The sky above Perth and the surrounding area was lit up overnight by a fireball that is believed to have been a meteor entering the atmosphere.
The Department of Fire and Emergency Services started receiving calls at 7:40pm from people who said they had seen a fireball streak across the sky.
More than one concerned caller suggested it could be a UFO while others were more concerned the flash could start a fire.
The Perth Observatory was sent dozens of videos taken from CCTV cameras and dash cams which captured the phenomenon.
‘They were thinking the sky was falling’
Social media was inundated with reports from people in the Avon Valley region who said they thought they felt the meteor hit the earth.
Rosena Cox lives in Caljie, 125 kilometers east of Perth, and was in the shower when she heard a sound that she thought was a plane crashing.
Robyn Garratt, from the town of York 100km east of Perth, was among those who witnessed the incident.
“We heard the boom, we saw the light, we just thought it was lightning to start with, but the boom that came after it was definitely not thunder,” she told ABC Radio Perth.
“In York, people felt a lot more than that. They all went running outside thinking the sky was falling, basically.”
The fireball search begins
Scientists from Curtin University have been scrambling to determine if and where the meteor hit the ground.
Director of the Desert Fireball Network, Professor Phil Bland, said initial observations indicated there was a fair chance the object made it to Earth.
“It was unusually bright so it must have been a big object, so that is really exciting,” he said.
“It also looks like we’ve seen it on multiple cameras which means that we’ll be able to triangulate exactly how it came in through the atmosphere, what its position was, what its speed was, what its size was [and] work out where it came from in the solar system, and if any of it landed.”
‘Hearing sonic booms is a really big deal’
The Fireball Network monitors meteors that enter the atmosphere and also tracks those that land so they can be recovered and studied.
Professor Bland said most meteors traveled incredibly fast and completely burned up in the earth’s atmosphere — with only about 2–3 per cent of those that were visible ever making it to the ground.

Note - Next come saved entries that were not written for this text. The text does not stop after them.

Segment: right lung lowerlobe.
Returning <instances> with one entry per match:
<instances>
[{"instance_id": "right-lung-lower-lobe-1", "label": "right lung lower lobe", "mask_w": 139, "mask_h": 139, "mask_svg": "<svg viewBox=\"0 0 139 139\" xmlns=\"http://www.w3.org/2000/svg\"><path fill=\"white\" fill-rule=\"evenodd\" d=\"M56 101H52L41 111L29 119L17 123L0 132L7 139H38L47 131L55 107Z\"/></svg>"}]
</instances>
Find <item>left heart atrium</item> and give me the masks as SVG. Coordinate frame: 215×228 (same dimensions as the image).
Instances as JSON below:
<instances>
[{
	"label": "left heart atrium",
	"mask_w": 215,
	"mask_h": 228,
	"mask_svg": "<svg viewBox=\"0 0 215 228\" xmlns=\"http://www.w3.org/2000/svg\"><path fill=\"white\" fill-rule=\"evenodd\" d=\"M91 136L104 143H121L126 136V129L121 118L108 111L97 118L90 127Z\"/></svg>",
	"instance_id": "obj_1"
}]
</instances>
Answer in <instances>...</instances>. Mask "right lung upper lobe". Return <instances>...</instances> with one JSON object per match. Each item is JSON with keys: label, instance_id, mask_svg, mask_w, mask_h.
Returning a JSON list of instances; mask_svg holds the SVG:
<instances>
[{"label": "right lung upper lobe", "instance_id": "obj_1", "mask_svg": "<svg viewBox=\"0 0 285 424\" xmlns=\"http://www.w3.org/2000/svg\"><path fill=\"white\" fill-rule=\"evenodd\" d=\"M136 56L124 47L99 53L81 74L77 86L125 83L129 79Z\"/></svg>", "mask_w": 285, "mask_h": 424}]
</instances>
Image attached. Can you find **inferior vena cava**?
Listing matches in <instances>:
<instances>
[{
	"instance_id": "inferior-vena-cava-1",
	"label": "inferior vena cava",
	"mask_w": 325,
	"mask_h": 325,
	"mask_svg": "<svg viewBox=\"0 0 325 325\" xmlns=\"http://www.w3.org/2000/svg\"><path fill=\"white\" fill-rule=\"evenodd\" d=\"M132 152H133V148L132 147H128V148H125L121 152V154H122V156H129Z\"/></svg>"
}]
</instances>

To stay intact through the earth’s atmosphere a meteor has to be relatively large and also needs to travel slower than about 4 kilometers per second.

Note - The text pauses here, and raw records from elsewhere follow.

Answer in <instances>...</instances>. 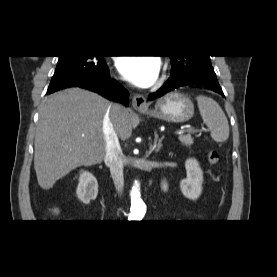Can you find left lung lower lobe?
I'll return each mask as SVG.
<instances>
[{"instance_id":"0a47b994","label":"left lung lower lobe","mask_w":277,"mask_h":277,"mask_svg":"<svg viewBox=\"0 0 277 277\" xmlns=\"http://www.w3.org/2000/svg\"><path fill=\"white\" fill-rule=\"evenodd\" d=\"M187 85H200L224 96L214 71H198L189 74L171 75L157 92L149 95V99L154 100L174 89Z\"/></svg>"}]
</instances>
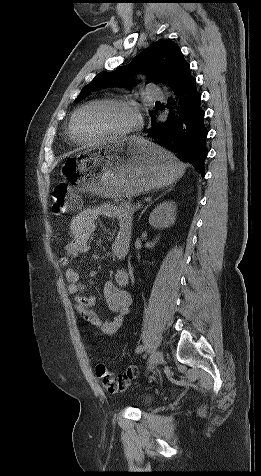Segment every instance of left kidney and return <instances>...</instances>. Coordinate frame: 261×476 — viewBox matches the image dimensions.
Here are the masks:
<instances>
[{
	"instance_id": "obj_1",
	"label": "left kidney",
	"mask_w": 261,
	"mask_h": 476,
	"mask_svg": "<svg viewBox=\"0 0 261 476\" xmlns=\"http://www.w3.org/2000/svg\"><path fill=\"white\" fill-rule=\"evenodd\" d=\"M177 205L173 201H163L149 216V224L155 228H168L176 220Z\"/></svg>"
}]
</instances>
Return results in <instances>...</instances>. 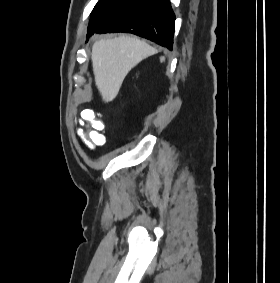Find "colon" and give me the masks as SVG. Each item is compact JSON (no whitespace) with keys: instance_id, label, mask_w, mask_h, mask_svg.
I'll return each instance as SVG.
<instances>
[{"instance_id":"obj_1","label":"colon","mask_w":280,"mask_h":283,"mask_svg":"<svg viewBox=\"0 0 280 283\" xmlns=\"http://www.w3.org/2000/svg\"><path fill=\"white\" fill-rule=\"evenodd\" d=\"M83 122L87 125L88 130L82 132V137L91 146H100L105 142L103 134L104 124L100 120L101 114H94L91 111L82 113Z\"/></svg>"}]
</instances>
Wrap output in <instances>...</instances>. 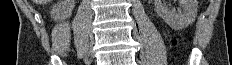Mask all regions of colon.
Returning <instances> with one entry per match:
<instances>
[{"mask_svg":"<svg viewBox=\"0 0 232 65\" xmlns=\"http://www.w3.org/2000/svg\"><path fill=\"white\" fill-rule=\"evenodd\" d=\"M177 42H178V40L176 38L171 39L172 44H176Z\"/></svg>","mask_w":232,"mask_h":65,"instance_id":"obj_1","label":"colon"}]
</instances>
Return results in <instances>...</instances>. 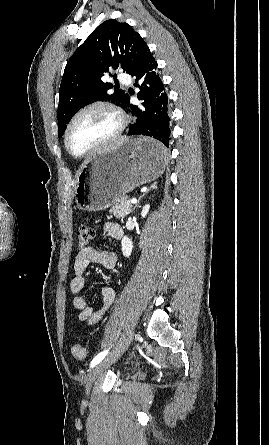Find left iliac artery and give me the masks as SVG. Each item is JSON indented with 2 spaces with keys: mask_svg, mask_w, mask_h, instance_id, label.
<instances>
[{
  "mask_svg": "<svg viewBox=\"0 0 269 445\" xmlns=\"http://www.w3.org/2000/svg\"><path fill=\"white\" fill-rule=\"evenodd\" d=\"M108 351L109 350L107 349L96 355L91 361L90 367L96 366L107 355Z\"/></svg>",
  "mask_w": 269,
  "mask_h": 445,
  "instance_id": "44dca946",
  "label": "left iliac artery"
}]
</instances>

“The average velocity at the top of the atmosphere is 17 kilometers per second — if it got down to about 4 it probably survived,” Professor Bland said.
The Desert Fireball Network expected to be able to calculate a location of the meteorite’s landing before the end of the day.
Once a location was pinpointed, immediate attempts to recover the meteorite would begin.
“Meteorites are a great scientific resource in terms of working out how the solar system formed and how it evolved,” Professor Bland said.
“When we actually have that context and we’re able to say ‘this comes from the outer solar system’ or ‘this comes from near Mars’ that’s so useful. So when we find one it’s an incredible experience and just putting your hands on that is a fantastic moment.
“It’s very emotional as well as scientifically satisfying.”
In 2016 the Desert Fireball Network recovered a 1.15 kilogram meteorite which landed near Morawa in WA.